Publications & Resources
Consequences and Validity of Performance Assessment for English Language Learners: Integrating Academic Language and ELL Instructional Needs into Opportunity to Learn Measures
Zenaida Aguirre-Muñoz, Christy Kim Boscardin, Barbara Jones, Jae-Eun Park, Marjorie Chinen, Hye Sook Shin, Janet Lee, Anastasia Aimee Amabisca and Aprile Benner
To further the understanding of ELL (under) achievement and broaden the current scope of OTL models, the primary focus of this study was to investigate process and content opportunities that are particularly relevant to improving ELL achievement with particular attention to the relationship between opportunities to acquire academic language and ELL achievement. The work reported here operationalized academic language within a systemic functional linguistics theory (also called “functional grammar”). This theory of language use provided teachers and students with a framework for analyzing language in a manner that both built on existing language knowledge (or schemas) and provided them with an accessible structure for examining more complicated language (and content) concept. Based on our literature review, previous findings, and new ELL-sensitive OTL model, we investigated the following research questions in this study: (a.) To what extent and in what ways are students being exposed to key OTL variables in classrooms? (b). What is the impact of academic language and other OTL indicators on ELLs’ and non-ELLs’ performance on LAPA? One of the most important findings from this study points to the need for explicit instruction on academic language. The positive impact of functional grammar implementation on student outcomes also suggests that in order for ELLs to fully benefit from assessment-driven reform, teachers need the capacity to make the linguistic expectations clear to students by focusing on the linguistic elements that are characteristic of academic registers.

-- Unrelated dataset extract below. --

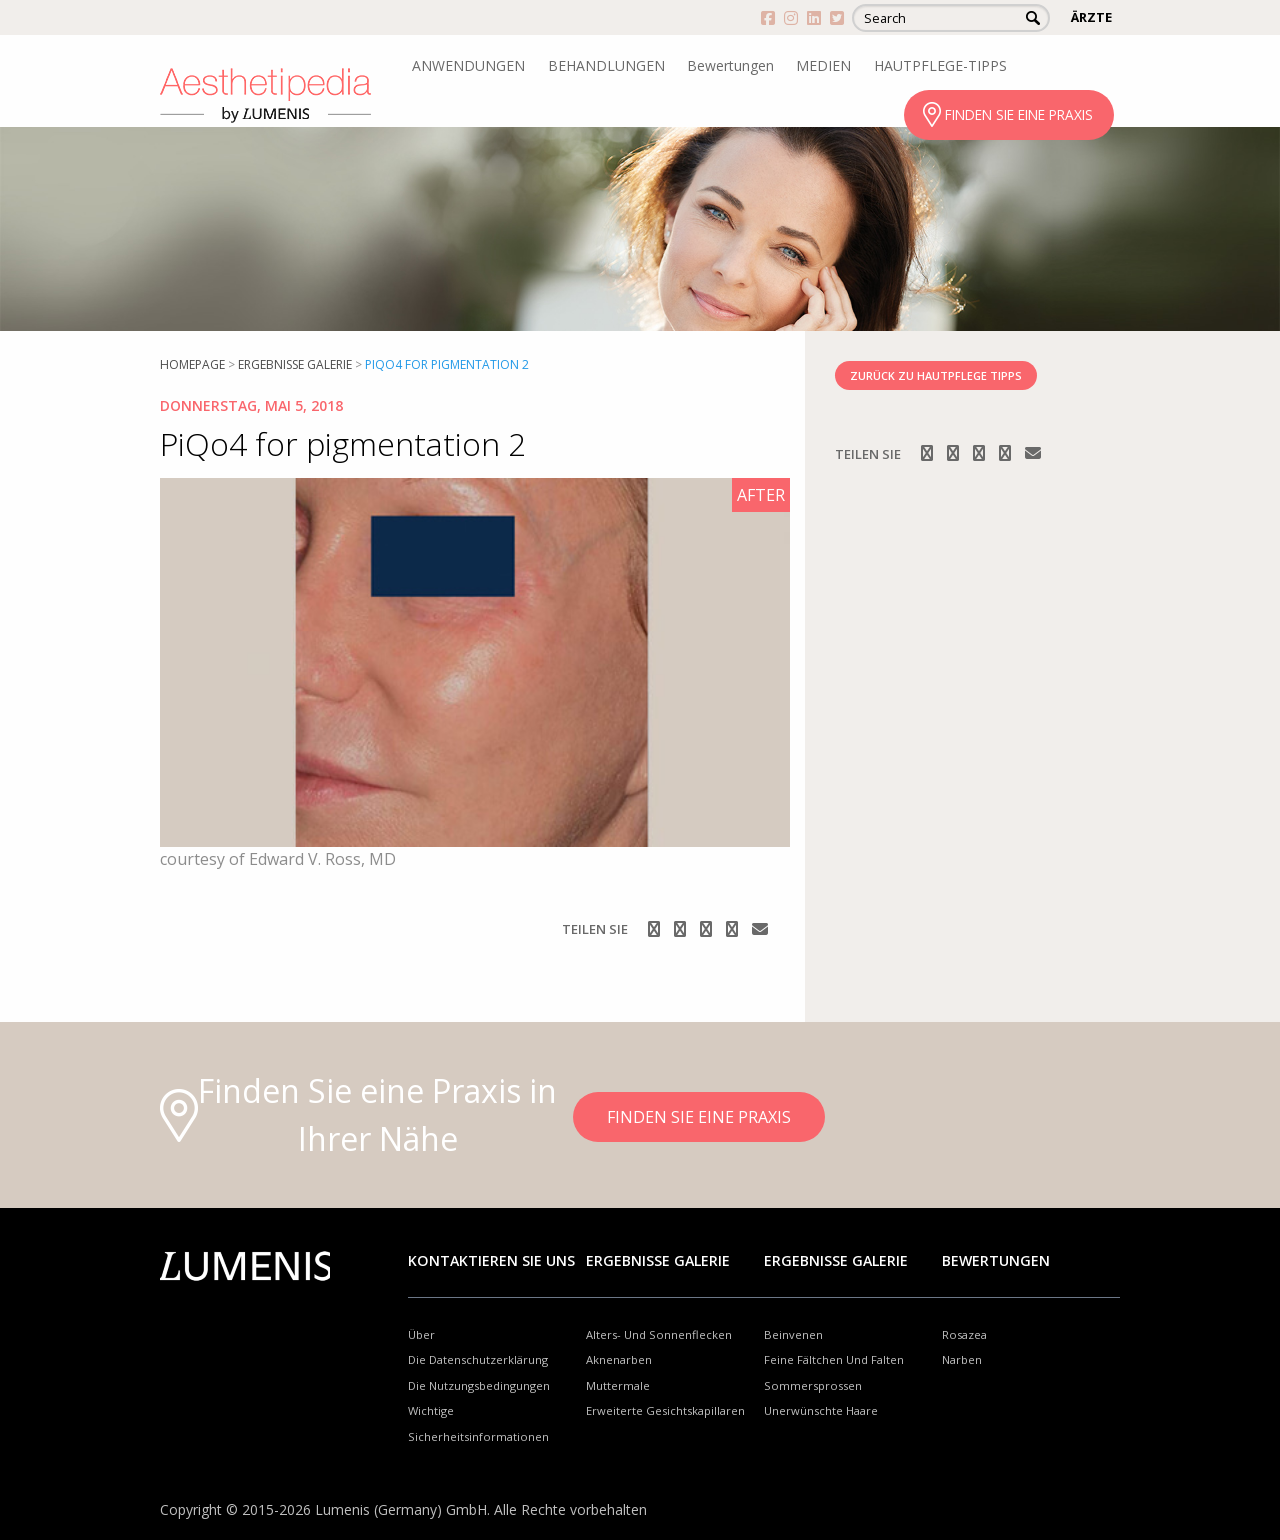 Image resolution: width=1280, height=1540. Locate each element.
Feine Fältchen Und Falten (834, 1359)
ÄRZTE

Aguirre-Muñoz, Z., Boscardin, C. K., Jones, B., Park, J.-E., Chinen, M., Shin, H. S., … Benner, A. (2006). Consequences and validity of performance assessment for English language learners: Integrating academic language and ELL instructional needs into opportunity to learn measures (CSE Report 678). Los Angeles: University of California, Los Angeles, National Center for Research on Evaluation, Standards, and Student Testing (CRESST).